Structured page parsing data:
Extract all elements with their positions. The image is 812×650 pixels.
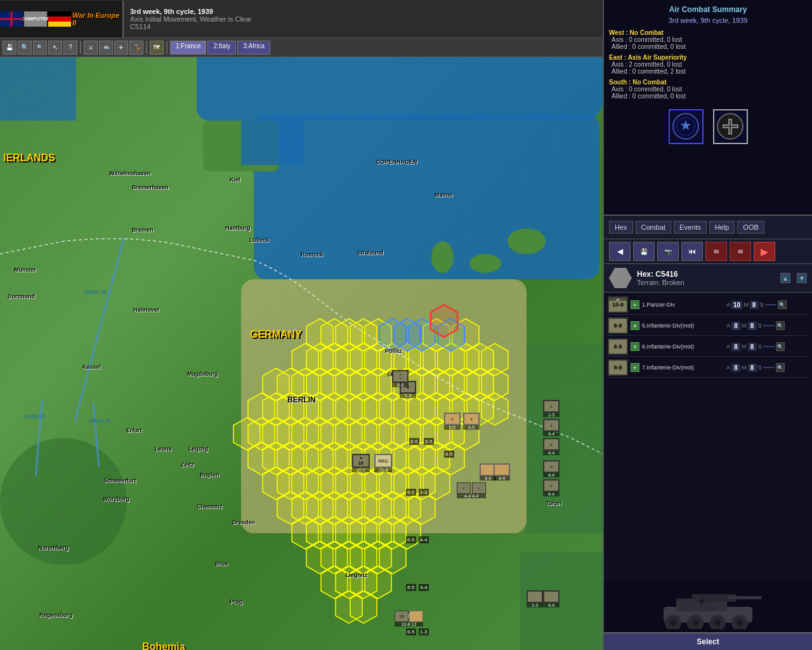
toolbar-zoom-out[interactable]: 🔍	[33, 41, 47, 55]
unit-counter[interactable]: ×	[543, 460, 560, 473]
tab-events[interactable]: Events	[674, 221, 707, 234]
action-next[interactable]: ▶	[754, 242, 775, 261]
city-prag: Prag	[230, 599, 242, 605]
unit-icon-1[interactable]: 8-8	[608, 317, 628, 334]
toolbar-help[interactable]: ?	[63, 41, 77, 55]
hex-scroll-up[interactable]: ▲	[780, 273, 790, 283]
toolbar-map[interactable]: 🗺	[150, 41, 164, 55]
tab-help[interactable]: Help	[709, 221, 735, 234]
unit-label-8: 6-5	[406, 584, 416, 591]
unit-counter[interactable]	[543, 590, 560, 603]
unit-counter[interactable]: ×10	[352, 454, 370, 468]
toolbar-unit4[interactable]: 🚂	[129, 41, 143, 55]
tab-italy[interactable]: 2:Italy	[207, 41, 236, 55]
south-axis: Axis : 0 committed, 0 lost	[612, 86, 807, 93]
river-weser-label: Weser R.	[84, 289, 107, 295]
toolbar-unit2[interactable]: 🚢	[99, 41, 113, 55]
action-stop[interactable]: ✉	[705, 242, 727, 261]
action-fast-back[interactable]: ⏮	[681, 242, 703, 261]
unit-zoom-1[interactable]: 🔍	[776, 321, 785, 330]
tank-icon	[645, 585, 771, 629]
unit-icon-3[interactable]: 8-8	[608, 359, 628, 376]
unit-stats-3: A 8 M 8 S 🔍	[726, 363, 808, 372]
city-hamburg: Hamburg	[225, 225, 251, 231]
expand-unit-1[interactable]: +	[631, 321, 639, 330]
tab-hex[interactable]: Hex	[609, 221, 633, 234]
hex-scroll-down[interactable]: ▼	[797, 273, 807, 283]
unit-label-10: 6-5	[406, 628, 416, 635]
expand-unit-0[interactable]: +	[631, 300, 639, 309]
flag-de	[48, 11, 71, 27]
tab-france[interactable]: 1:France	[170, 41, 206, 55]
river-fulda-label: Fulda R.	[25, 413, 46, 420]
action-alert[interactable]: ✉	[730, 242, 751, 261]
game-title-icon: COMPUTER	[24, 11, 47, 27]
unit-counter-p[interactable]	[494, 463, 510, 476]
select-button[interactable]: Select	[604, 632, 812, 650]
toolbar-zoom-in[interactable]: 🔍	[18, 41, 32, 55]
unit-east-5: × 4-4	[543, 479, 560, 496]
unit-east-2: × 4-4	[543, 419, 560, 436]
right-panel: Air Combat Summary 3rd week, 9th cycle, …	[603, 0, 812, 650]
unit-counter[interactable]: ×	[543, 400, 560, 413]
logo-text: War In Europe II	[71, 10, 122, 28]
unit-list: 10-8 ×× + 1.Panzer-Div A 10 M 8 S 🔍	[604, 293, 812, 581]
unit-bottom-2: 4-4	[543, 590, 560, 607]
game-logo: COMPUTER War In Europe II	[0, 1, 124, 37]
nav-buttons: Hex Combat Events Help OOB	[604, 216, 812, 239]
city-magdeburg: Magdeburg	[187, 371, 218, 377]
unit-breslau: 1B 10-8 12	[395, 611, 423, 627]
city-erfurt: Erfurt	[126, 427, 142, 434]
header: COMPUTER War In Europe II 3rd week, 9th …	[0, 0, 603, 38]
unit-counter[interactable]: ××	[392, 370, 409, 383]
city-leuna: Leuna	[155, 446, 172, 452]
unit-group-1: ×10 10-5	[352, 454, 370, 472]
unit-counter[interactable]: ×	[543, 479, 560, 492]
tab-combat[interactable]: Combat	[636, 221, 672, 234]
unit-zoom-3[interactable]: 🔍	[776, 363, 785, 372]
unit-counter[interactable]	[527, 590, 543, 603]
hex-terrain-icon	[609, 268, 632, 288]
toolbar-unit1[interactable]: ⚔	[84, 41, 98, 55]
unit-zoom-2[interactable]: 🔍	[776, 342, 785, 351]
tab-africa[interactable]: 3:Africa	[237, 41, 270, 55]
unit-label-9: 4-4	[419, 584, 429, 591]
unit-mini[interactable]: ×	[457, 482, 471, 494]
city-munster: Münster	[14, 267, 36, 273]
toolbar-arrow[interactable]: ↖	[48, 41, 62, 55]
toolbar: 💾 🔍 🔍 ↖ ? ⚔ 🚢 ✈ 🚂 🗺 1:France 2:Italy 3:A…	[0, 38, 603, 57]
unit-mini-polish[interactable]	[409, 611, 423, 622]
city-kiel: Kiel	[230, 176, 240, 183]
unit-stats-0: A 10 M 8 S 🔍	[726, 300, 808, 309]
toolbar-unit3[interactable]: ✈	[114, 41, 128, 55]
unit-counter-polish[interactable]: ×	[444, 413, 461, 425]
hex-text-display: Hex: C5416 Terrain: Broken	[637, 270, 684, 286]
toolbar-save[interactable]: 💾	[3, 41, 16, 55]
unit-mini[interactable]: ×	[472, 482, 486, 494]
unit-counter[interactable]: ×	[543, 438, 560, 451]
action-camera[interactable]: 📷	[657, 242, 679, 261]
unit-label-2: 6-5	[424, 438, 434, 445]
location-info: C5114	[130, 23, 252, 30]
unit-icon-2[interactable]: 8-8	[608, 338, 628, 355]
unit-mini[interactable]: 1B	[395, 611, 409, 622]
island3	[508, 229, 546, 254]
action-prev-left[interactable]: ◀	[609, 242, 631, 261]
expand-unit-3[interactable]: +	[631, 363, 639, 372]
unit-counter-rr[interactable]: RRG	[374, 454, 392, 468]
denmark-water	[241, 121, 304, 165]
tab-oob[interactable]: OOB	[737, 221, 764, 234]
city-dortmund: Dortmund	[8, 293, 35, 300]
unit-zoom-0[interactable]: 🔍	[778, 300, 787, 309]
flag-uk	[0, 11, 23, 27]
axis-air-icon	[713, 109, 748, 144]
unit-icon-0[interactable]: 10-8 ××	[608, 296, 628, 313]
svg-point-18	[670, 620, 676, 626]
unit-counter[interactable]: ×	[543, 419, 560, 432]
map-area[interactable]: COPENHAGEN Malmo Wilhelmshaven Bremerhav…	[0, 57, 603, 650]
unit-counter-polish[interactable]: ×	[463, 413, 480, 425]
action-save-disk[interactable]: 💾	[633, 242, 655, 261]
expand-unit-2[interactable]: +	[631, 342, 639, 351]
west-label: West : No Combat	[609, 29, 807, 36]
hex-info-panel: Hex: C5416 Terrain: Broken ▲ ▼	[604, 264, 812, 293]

...

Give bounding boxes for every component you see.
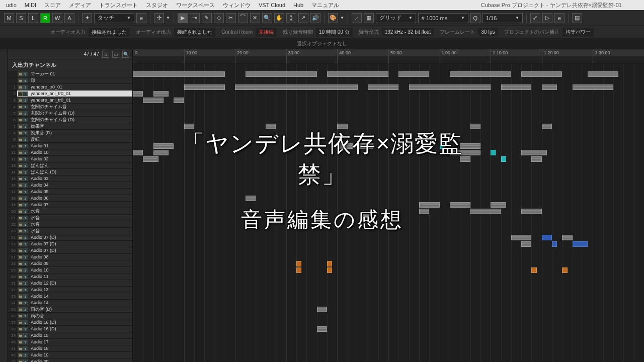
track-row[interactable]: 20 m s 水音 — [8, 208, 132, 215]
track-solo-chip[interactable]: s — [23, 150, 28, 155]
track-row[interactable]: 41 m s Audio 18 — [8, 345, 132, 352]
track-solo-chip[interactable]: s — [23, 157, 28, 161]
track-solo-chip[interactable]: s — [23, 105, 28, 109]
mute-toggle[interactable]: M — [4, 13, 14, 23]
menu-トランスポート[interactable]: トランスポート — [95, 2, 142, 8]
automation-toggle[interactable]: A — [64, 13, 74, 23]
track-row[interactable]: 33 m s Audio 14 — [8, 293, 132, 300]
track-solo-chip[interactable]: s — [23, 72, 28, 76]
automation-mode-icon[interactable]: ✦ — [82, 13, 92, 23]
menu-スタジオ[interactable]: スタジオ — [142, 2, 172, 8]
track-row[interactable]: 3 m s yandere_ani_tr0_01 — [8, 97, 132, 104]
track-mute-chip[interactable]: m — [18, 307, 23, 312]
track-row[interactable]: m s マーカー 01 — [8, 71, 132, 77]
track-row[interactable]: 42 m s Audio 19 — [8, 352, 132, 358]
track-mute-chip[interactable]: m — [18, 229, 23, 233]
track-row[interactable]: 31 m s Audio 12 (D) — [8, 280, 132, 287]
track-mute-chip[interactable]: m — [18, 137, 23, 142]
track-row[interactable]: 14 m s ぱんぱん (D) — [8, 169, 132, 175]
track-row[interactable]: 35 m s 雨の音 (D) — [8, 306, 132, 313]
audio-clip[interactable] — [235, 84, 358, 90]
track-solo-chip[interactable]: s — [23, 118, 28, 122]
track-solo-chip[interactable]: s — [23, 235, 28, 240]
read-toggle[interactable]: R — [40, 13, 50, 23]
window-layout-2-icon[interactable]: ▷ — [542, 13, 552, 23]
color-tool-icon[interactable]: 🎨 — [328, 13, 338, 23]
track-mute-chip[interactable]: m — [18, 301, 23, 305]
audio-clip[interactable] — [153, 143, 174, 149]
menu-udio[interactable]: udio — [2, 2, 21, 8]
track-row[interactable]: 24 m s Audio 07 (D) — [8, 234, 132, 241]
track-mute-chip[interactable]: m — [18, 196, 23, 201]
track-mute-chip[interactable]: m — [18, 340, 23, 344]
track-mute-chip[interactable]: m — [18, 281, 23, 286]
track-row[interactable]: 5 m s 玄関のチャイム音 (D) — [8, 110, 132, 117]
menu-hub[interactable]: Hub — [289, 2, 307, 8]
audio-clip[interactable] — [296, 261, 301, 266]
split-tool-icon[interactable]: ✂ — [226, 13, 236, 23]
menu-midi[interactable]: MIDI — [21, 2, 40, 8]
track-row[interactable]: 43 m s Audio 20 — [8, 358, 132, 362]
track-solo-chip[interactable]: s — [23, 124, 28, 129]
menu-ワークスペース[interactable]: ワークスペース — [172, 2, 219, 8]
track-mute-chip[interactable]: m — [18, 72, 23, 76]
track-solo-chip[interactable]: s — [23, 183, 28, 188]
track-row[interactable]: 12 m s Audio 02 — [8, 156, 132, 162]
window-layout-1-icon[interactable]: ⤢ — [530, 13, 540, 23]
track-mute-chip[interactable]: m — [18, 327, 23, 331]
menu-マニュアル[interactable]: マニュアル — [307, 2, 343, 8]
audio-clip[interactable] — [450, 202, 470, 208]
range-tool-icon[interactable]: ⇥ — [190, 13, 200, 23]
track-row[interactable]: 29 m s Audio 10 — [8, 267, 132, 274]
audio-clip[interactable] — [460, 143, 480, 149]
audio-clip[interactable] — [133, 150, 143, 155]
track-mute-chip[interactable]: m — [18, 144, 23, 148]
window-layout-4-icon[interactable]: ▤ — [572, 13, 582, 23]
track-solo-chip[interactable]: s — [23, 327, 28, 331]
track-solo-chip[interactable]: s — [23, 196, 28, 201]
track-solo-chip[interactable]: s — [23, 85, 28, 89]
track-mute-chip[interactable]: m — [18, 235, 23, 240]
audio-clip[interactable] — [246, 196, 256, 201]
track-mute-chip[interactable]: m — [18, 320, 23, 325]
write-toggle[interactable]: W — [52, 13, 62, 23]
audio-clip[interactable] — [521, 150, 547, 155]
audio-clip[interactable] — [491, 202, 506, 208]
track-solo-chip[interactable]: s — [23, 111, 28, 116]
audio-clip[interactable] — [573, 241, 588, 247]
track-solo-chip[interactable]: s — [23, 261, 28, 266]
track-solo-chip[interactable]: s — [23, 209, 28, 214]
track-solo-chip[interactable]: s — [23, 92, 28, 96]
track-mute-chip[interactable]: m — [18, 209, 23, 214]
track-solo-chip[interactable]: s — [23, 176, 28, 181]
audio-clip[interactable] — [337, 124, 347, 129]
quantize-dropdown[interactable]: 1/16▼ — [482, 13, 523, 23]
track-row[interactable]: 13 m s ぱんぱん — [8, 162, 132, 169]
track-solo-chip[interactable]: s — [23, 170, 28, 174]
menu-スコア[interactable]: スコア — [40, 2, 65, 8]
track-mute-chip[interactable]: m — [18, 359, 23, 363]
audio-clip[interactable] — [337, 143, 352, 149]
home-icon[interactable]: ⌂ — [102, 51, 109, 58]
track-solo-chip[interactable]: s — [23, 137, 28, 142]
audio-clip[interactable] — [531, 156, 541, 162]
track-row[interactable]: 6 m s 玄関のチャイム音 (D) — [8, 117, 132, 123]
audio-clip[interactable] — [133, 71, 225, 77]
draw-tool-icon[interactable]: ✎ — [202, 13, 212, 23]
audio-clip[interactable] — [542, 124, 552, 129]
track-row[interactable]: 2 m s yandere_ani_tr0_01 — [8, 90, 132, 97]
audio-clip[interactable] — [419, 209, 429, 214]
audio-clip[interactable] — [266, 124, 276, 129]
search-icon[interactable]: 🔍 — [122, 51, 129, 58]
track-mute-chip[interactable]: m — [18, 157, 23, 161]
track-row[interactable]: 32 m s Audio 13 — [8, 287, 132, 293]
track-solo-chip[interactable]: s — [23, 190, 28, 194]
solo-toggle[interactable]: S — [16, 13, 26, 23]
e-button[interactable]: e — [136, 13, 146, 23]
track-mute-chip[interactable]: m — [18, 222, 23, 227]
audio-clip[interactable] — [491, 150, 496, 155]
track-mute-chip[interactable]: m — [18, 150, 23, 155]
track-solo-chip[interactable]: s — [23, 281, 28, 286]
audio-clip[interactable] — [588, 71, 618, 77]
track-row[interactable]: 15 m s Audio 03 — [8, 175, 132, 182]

[Work order] The expected answer is every line in the data above that carries the string "axis".

[Written answer]
south-axis: Axis : 0 committed, 0 lost	[612, 86, 807, 93]
axis-air-icon	[713, 109, 748, 144]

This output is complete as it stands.